At this time there were no names or styles of karate: karate was simply referred to by the city where it was taught, either Shuri or Naha. The Japanese word for hand is “te” therefore it was called Shuri-te or Naha-te (hand fighting from Shuri or Naha).
In the late 1890s karate began to be taught in the schools of Okinawa, such was the respect it commanded from the locals. This regard was due mainly to its highly valued qualities of discipline, health, and self-defence.

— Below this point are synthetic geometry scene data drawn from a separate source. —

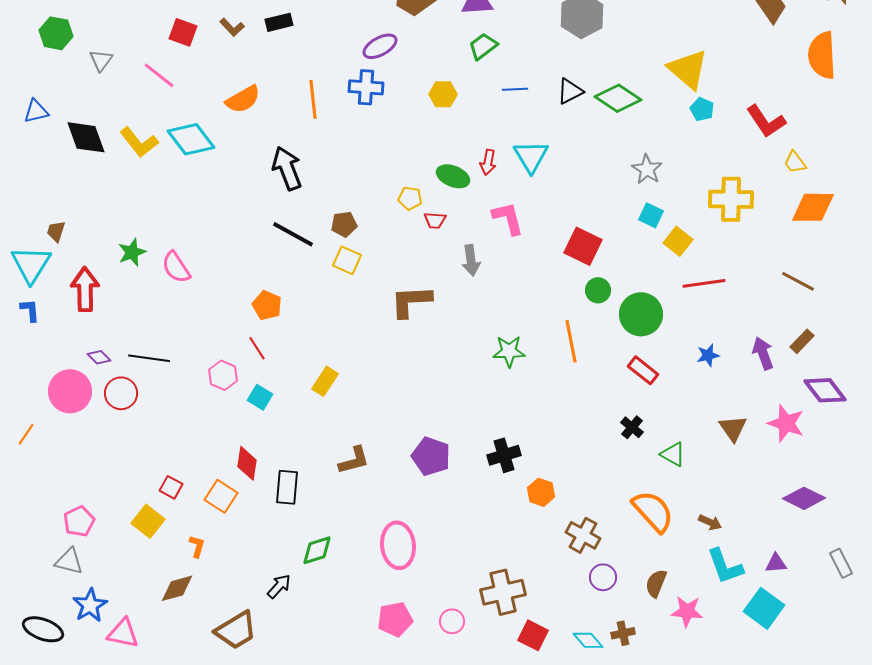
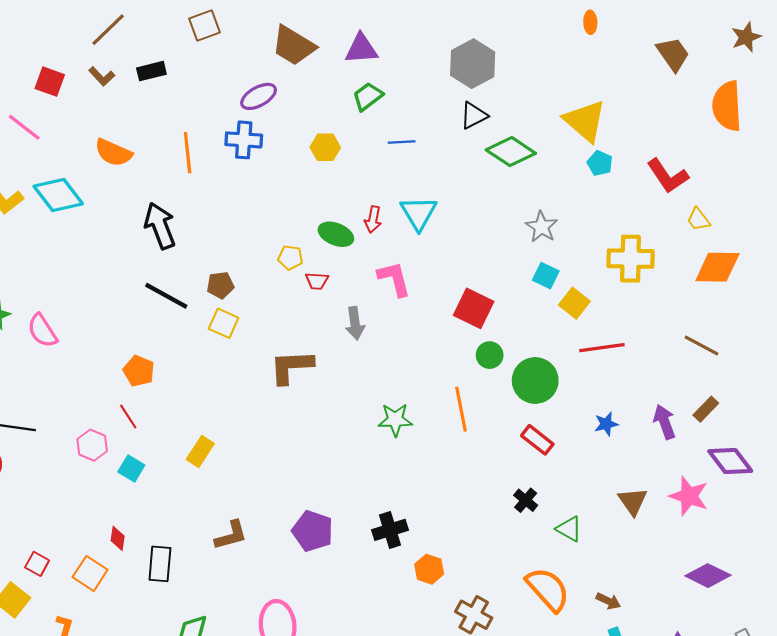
black triangle: (570, 91) -> (474, 116), moved
orange semicircle: (243, 99) -> (113, 153), turned 54
red diamond: (247, 463) -> (118, 538), size x0.7

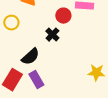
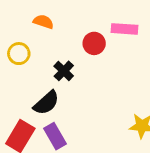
black cross: (52, 35) -> (64, 71), moved

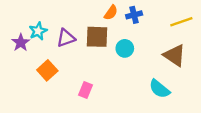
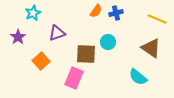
yellow line: (181, 22) -> (157, 19), turned 42
cyan star: (38, 31) -> (33, 13), moved
brown square: (97, 37) -> (86, 54), moved
pink rectangle: (85, 90) -> (74, 78), size x1.5

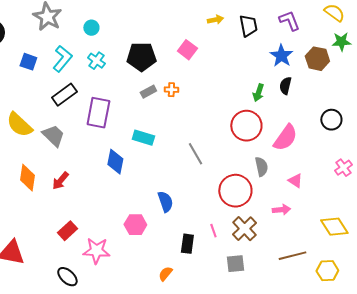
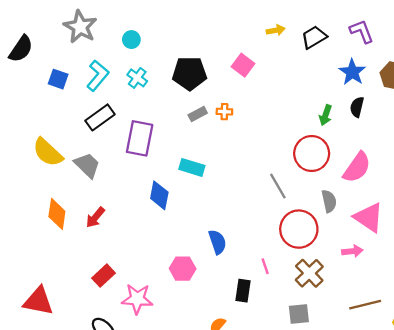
black trapezoid: (248, 26) -> (314, 37), turned -110
gray line: (195, 154) -> (278, 186), moved
pink triangle: (295, 181) -> (369, 217), size x1.8
pink line: (213, 231) -> (265, 266), moved

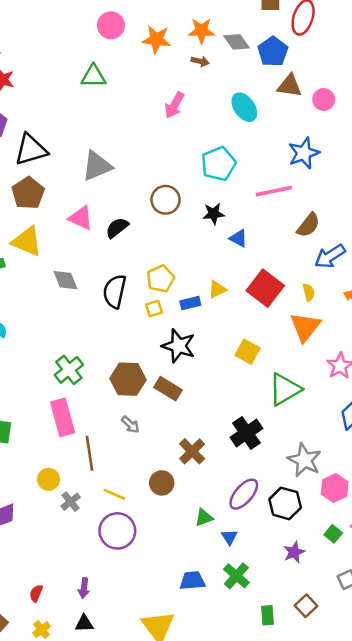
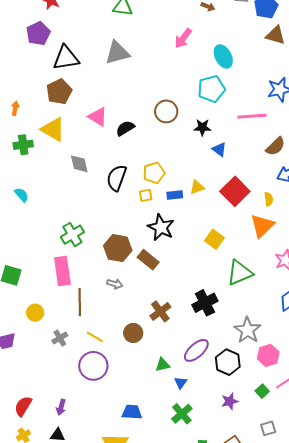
cyan ellipse: (244, 107) -> (223, 56), moved
gray triangle: (97, 166) -> (117, 53), moved
gray arrow: (130, 425) -> (115, 284), turned -35
yellow circle: (49, 479) -> (35, 313), moved
blue trapezoid: (192, 581) -> (132, 412), moved
red semicircle: (36, 593) -> (23, 406), size x1.5

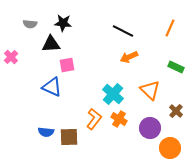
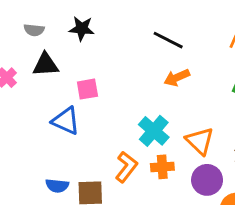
black triangle: (51, 44) -> (46, 65), moved
orange triangle: (150, 90) -> (200, 141), moved
orange cross: (119, 119) -> (162, 167), turned -35

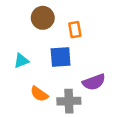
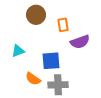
blue square: (61, 57) -> (51, 61), moved
purple semicircle: (94, 82) -> (80, 42), moved

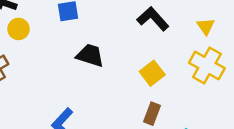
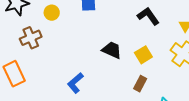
black trapezoid: (90, 55) -> (112, 50), moved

It was only in 1915 that karate was introduced to mainland Japan after a demonstration was given for the Emperor by one of the top Okinawan karate Masters, Gichin Funakoshi (mentioned above). It soon became popular with the Japanese people and other masters were encouraged to visit from Okinawa to teach the art, among them Kenwa Mabuni and Chojun Miyagi. This teaching mainly took place in the Japanese universities. It was then that the Japanese decided to give names to distinguish between the teaching methods of the Masters.
Goju ryu meaning ‘hard-soft‘ style) was Chojun Miyagi‘s choice.
Wado-ryu, another well-known karate style was developed and later named by one of Gichin Funakoshi‘s students, Hironori Ohtsuka.
Shito-ryu was the name chosen by Kenwa Mabuni. He had studied under both Ankoh Itosu and Kanryo Higaonna in Okinawa and the name “Shi-to” is made up from Japanese characters for their names. Shito-ryu is the style of karate that we practice.